1.3 What international market segments exist, should brands be global, and should the marketing mix be standardized or adapted?
As per the research, Sainsbury has separated its market by using all the variables. For instance, Sainsbury offers products all over the UK by its retail stores. Its market has divided through the demographic variables. Demographic segmentation includes the factors that are related to demographics such as education, area, age, family life cycle, occupation, religion, nationality, income and so on (Christopher, 2016). Further, it can be said that Sainsbury is also capable to segment its market psychographic variable. Market segmentation is very valuable for Sainsbury due to the benefits that provide it the ability to serve every kind of customers by offering the products as per their need and comfort. Due to it, market segmentation, company is able to improve its customer services standards as well as increase the sales volume and its profitability. Moreover, the Sainsbury has also been capable to focus on its selected market segment and also been able to re-examine the development and expected changes in the selected market from the activities related to competition (Dibb and Simkin, 2016).
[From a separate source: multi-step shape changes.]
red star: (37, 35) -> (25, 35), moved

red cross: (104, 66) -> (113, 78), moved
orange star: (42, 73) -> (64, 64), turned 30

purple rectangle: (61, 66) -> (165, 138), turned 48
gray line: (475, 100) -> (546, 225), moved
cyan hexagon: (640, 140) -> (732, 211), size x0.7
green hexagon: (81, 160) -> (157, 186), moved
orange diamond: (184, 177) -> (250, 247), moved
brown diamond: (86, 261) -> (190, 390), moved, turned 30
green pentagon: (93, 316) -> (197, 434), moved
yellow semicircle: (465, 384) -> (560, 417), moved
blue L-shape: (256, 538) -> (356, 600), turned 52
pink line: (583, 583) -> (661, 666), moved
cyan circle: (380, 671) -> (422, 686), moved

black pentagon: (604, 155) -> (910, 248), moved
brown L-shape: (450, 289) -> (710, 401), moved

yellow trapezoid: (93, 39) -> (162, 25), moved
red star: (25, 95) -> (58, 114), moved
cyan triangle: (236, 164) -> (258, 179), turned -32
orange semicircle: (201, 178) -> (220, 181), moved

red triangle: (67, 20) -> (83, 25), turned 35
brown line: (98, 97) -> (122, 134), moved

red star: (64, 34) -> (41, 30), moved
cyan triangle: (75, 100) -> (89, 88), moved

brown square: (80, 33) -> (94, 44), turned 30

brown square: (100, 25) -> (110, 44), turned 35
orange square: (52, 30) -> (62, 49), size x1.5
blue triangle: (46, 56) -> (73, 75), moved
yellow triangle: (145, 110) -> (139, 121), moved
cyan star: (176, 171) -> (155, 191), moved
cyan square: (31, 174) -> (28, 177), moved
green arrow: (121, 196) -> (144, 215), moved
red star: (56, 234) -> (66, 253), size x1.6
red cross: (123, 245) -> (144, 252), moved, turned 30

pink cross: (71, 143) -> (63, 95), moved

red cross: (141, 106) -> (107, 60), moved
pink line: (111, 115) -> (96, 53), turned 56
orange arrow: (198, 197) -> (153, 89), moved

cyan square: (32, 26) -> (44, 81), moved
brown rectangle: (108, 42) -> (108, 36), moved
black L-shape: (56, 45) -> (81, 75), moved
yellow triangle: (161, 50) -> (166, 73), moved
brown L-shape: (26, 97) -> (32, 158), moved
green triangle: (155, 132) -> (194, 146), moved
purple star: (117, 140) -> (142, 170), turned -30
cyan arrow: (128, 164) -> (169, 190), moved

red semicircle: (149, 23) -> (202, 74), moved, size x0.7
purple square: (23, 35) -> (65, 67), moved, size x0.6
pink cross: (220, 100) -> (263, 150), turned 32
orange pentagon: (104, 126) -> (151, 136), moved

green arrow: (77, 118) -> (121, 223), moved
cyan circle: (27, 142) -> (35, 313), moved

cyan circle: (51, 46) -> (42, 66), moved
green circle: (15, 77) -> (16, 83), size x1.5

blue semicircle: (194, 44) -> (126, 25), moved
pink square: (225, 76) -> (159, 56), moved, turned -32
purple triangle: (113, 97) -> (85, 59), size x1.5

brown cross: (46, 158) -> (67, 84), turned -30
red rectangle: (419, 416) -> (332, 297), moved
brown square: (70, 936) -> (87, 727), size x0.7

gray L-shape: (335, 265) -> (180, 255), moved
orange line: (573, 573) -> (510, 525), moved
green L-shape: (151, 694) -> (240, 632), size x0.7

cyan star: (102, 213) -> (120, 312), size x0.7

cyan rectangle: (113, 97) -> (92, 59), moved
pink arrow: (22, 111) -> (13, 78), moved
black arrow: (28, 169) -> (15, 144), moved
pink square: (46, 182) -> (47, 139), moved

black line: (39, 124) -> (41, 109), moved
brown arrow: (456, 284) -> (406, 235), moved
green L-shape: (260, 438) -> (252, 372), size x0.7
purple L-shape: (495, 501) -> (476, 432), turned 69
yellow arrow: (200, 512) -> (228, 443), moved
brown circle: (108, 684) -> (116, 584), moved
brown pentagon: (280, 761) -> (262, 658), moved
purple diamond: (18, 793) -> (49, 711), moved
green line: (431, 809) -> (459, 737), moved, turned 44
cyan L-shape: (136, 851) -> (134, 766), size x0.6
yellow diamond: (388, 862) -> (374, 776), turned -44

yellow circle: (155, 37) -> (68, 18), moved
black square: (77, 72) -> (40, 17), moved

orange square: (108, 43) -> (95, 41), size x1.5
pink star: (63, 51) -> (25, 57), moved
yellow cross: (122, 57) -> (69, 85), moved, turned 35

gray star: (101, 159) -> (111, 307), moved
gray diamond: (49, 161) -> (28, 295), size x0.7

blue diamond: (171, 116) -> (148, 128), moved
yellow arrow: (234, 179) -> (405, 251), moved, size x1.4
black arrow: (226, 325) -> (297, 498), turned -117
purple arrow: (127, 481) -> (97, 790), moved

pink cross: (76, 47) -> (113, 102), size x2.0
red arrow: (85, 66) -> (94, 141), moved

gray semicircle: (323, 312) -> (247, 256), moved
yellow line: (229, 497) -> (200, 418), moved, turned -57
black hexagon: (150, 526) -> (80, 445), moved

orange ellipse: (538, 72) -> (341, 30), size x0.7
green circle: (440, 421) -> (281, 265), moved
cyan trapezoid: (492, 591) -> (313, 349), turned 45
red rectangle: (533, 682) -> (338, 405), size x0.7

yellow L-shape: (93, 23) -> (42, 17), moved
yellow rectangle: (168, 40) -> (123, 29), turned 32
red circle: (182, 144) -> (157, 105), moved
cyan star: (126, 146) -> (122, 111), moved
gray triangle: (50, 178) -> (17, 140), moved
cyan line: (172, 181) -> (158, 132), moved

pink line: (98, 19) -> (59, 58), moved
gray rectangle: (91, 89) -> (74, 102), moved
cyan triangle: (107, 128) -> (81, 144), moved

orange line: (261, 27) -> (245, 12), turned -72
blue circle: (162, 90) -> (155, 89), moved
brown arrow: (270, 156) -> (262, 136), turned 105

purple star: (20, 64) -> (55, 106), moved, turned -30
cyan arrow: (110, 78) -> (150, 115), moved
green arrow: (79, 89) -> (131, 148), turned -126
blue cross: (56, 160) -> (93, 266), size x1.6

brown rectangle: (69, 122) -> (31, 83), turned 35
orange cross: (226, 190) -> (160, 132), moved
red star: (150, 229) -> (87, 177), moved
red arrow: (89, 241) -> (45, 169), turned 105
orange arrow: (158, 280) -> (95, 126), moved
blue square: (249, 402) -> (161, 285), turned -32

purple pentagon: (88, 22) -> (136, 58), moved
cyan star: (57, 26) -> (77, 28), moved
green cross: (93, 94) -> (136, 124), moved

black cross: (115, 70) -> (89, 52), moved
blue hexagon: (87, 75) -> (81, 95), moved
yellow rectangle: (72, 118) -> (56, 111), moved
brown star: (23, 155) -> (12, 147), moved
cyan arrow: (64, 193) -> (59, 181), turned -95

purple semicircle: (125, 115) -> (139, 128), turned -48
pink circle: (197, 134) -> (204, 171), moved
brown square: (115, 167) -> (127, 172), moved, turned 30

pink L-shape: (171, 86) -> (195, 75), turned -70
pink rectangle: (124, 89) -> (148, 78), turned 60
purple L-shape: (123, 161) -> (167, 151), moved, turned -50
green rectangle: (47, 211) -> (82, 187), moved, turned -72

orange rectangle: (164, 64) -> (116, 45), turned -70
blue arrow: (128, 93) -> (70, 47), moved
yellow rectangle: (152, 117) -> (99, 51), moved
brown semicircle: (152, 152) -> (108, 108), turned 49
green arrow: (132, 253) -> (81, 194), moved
Global branding is important because in present time, to compete in the market, it inessential to serve it, customer, nationally as well as internationally. Global branding helps the Sainsbury to overcome various challenges. Global branding is also essential to build company’s brand name internationally (Steenkamp, 2014). Any company’s marketing mix should be standardized because it has various advantages like standardizing marketing mix supports the consumer’s positive perception in order to products. Standardise marketing mix has other advantages like reduction of cost that provide economies of scale. The cost can be reduced due to selling a large quantity of the products, buy the components in huge quantity and non-adopted products. In other words Standardise marketing mix can provide the object to the company to focus on marketing mix that is uniformed (Kraus et al., 2016). Specially, it focuses on those one single products that leave sufficient space for improving the quality.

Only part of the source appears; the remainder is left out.